● About this exercise: Examine each line of the data. Copy those that contain the string "text".

Source records
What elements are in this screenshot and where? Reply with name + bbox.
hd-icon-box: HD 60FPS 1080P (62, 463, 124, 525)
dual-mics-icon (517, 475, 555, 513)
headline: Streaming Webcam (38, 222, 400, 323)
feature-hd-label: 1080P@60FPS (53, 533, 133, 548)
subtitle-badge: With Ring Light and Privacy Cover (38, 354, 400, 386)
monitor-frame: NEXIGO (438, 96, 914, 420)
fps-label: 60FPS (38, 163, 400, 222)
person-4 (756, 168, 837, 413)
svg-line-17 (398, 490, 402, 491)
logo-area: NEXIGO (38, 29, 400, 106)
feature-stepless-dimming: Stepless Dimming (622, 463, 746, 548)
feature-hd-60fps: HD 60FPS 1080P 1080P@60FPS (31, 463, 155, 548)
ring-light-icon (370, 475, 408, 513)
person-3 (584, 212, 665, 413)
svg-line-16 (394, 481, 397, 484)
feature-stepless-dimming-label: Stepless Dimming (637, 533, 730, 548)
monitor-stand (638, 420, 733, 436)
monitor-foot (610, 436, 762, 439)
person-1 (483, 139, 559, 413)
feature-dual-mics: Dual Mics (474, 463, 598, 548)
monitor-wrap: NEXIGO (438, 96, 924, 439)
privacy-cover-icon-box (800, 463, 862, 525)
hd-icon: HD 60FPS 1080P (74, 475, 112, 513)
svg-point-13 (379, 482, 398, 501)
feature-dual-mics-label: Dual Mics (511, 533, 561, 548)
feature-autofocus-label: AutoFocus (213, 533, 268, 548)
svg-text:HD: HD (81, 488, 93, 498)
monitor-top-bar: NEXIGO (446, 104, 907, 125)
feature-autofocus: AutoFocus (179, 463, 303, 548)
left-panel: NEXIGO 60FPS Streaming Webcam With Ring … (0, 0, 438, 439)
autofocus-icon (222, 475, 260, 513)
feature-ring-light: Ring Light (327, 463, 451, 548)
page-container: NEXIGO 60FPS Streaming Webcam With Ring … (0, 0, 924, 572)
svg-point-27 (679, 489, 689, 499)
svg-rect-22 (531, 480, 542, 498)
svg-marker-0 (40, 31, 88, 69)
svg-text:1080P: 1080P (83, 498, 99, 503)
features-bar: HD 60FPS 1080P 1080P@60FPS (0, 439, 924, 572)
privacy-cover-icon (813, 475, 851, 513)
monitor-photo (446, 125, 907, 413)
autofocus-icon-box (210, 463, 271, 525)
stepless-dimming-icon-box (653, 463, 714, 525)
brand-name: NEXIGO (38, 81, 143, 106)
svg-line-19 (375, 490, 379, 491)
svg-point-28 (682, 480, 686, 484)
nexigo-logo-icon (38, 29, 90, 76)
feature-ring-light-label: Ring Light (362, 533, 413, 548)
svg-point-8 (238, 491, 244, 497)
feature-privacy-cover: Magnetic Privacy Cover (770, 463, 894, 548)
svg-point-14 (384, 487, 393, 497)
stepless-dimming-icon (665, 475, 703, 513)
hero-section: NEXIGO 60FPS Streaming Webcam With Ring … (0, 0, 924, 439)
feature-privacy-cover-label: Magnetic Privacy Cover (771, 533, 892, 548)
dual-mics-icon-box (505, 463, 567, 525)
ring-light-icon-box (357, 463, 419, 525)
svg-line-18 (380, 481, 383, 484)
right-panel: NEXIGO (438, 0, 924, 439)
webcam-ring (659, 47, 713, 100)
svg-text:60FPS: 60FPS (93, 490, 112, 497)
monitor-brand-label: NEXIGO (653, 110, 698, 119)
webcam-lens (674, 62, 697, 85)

● Response to this exercise:
svg-text:HD: HD (81, 488, 93, 498)
svg-text:1080P: 1080P (83, 498, 99, 503)
svg-text:60FPS: 60FPS (93, 490, 112, 497)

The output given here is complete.